Thyroid, a gland in the front of your neck, controls your metabolism and determines how efficiently your body can turn food into energy. It also affects your bones, muscles, heart and cholesterol. Hyperthyroidism means your thyroid gland is super active and is making too much thyroid hormone. Too much of thyroid hormone can affect you in so many ways, especially for women. So, it is important to look for hyperthyroidism symptoms in women and consult your healthcare provider for advice for early treatment.
Hyperthyroidism Symptoms in Women
It is important to understand that hyperthyroid symptoms in women aren't the same for everyone. It usually depends on how active your gland is and how much hormone it is making. Your age and the duration for which you've had this condition will have an impact on what symptoms you experience.
It is usually difficult for your healthcare provider to diagnose this condition because hyperthyroidism symptoms in women can mimic other health problems as well. Some of the most common signs include:
- Sudden weight loss, even when you're not doing anything to lose or gain weight
- Irregular heartbeat or rapid heartbeat with more than 100 beats a minute
- Increased appetite
- Anxiety, nervousness, and irritability
- Sweating and increased sensitivity to heat
- Trembling in your fingers and hands
- Frequent bowel movements
- Muscle weakness and fatigue
- Brittle hair with thin skin
- Irregular menstrual cycles or not having periods at all
- An enlarged thyroid gland
Specific Symptoms of Graves' Disease
When Graves' disease is the underlying cause of hyperthyroidism, you may expect the following symptoms.
- Enlarged thyroid (goiter)
- Nails become thick and lift off the nail beds
- Fingers with broad, wide tips
- Bulging, reddened eyes
- Pretibial myxedema, which is reddish, lumpy skin on top of your feet or on the front of the shins
Complications of Hyperthyroidism
If you don't pay attention to hyperthyroidism symptoms in women, it may lead to several complications. For instance:
- Heart Problems: You may notice issues, such as congestive heart failure, a rapid heart or atrial fibrillation, which is a heart rhythm disorder. Your healthcare provider may manage to reverse these symptoms with proper treatment.
- Brittle Bones: When left untreated, hyperthyroidism may lead to brittle bones, otherwise known as osteoporosis, because too much thyroid affects how your body incorporates calcium into your bones.
- Eye Problems: Several eye problems may arise when you have Graves' ophthalmopathy. This may include swollen, red, bulging eyes, blurring vision, sensitivity to light and vision loss.
- Red Skin: In rare cases, a patient may develop Graves' dermopathy, which causes red, swollen skin, usually on the shins and feet.
- Thyrotoxic Crisis: If left untreated, your condition may aggravate and lead to thyrotoxic crisis, which will intensify your symptoms and cause a rapid pulse, a fever, and even delirium. You should seek immediate medical attention in this case.
Causes of Hyperthyroidism
In order to deal with the issue properly, it is important to understand what causes hyperthyroidism in the first place. Usually, it may happen due to the following reasons:
- Graves' disease: Graves's disease is an autoimmune disorder and is one of the main causes of hyperthyroidism. In this disorder, your body starts producing an antibody that trigger the secretion of thyroid hormone. Graves' disease is a genetic disorder and usually affects younger women.
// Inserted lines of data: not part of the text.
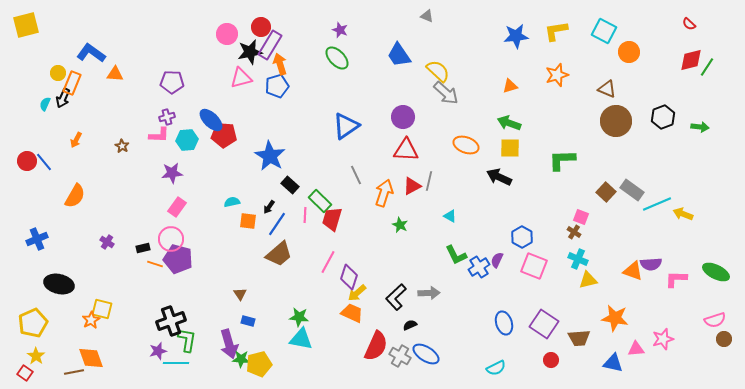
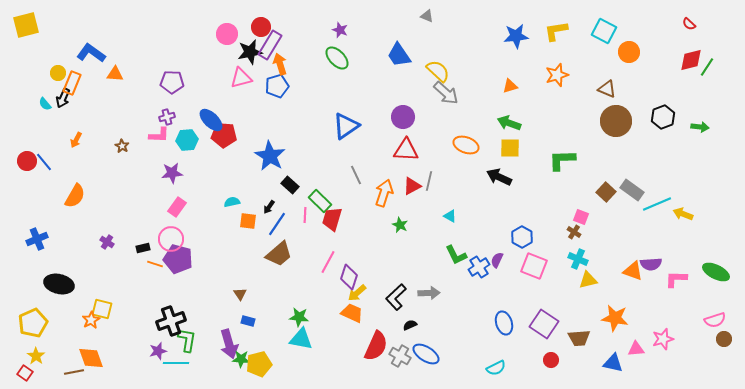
cyan semicircle at (45, 104): rotated 64 degrees counterclockwise
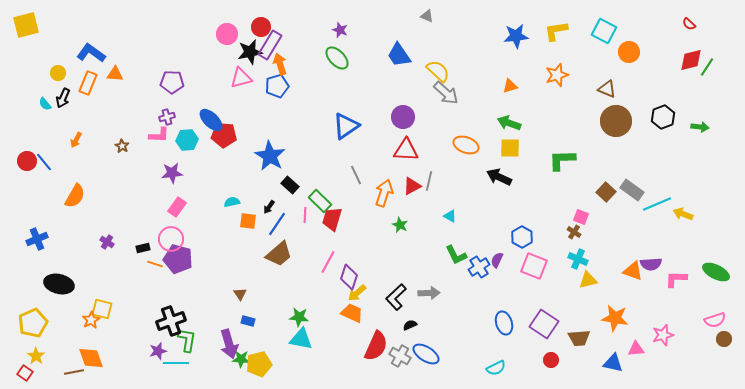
orange rectangle at (72, 83): moved 16 px right
pink star at (663, 339): moved 4 px up
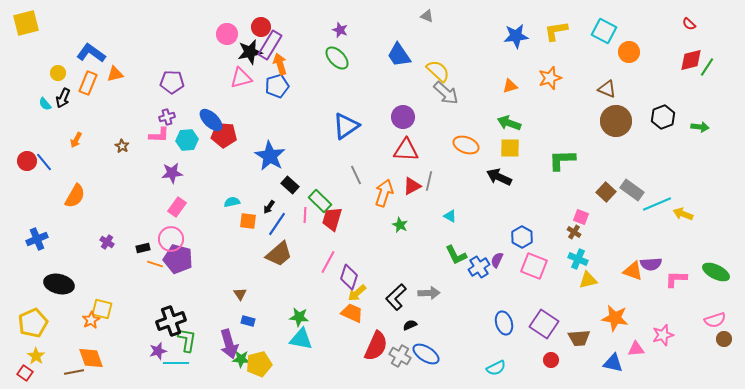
yellow square at (26, 25): moved 2 px up
orange triangle at (115, 74): rotated 18 degrees counterclockwise
orange star at (557, 75): moved 7 px left, 3 px down
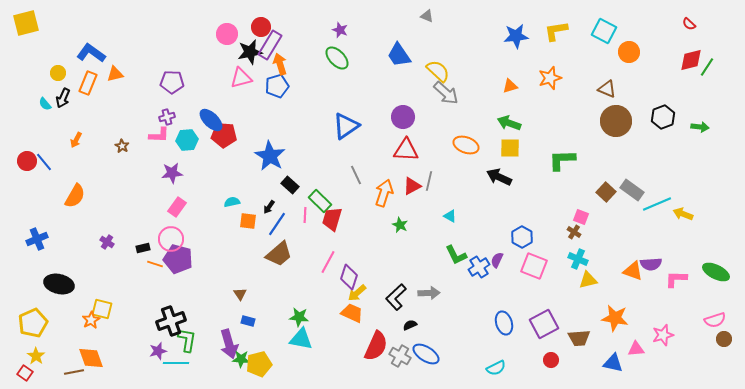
purple square at (544, 324): rotated 28 degrees clockwise
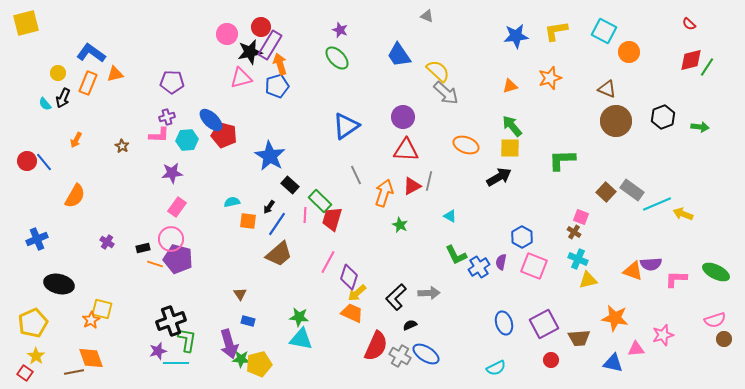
green arrow at (509, 123): moved 3 px right, 3 px down; rotated 30 degrees clockwise
red pentagon at (224, 135): rotated 10 degrees clockwise
black arrow at (499, 177): rotated 125 degrees clockwise
purple semicircle at (497, 260): moved 4 px right, 2 px down; rotated 14 degrees counterclockwise
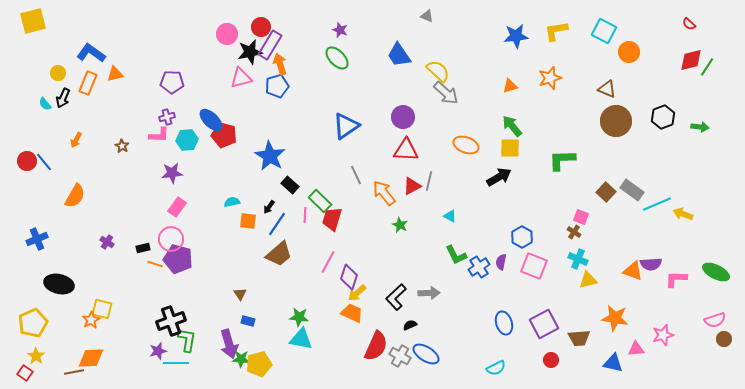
yellow square at (26, 23): moved 7 px right, 2 px up
orange arrow at (384, 193): rotated 56 degrees counterclockwise
orange diamond at (91, 358): rotated 72 degrees counterclockwise
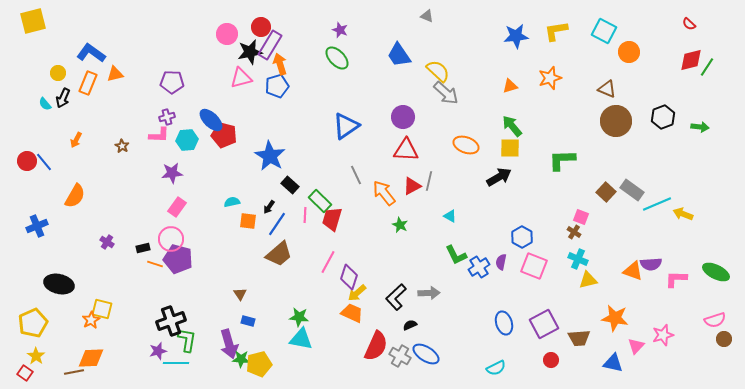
blue cross at (37, 239): moved 13 px up
pink triangle at (636, 349): moved 3 px up; rotated 42 degrees counterclockwise
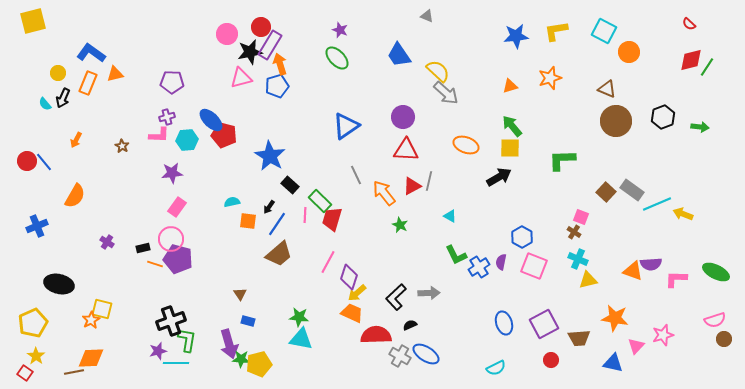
red semicircle at (376, 346): moved 11 px up; rotated 116 degrees counterclockwise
- Thyroiditis: A viral infection may cause your thyroid to inflame, and this condition is called thyroiditis. Sometimes, you may have thyroiditis due to a problem with your immune system that causes thyroid swelling. There are different types of thyroiditis, including subacute thyroiditis, a sudden painful thyroiditis; postpartum, a thyroiditis that affects women after pregnancy; and silent thyroiditis that produces excess thyroid hormone but is not painful.
- Thyroid Nodule: Sometimes, a lump or nodule grows in your thyroid gland and overstimulates your gland to trigger the production of thyroid hormone. It can be one nodule only and the condition is called a single toxic nodule. It is called toxic multinodular goiter when you experience hyperthyroidism due to several nodules.
Treatments for Hyperthyroidism
In order to find the best treatment option, it is important to consider hyperthyroidism symptoms to identify the real cause.
Healthcare providers may rely on anti-thyroid medications as the first line of defense. They may even recommend beta-blockers to deal with symptom such as sweating, fast heart rate, and anxiety. They may recommend radioactive iodine to eliminate thyroid gland or opt for surgery to remove the gland.
It is important to understand that if you choose surgery or opt for radioactive iodine to destroy your thyroid gland, you will have to take thyroid hormone replacement pills for as long as you live.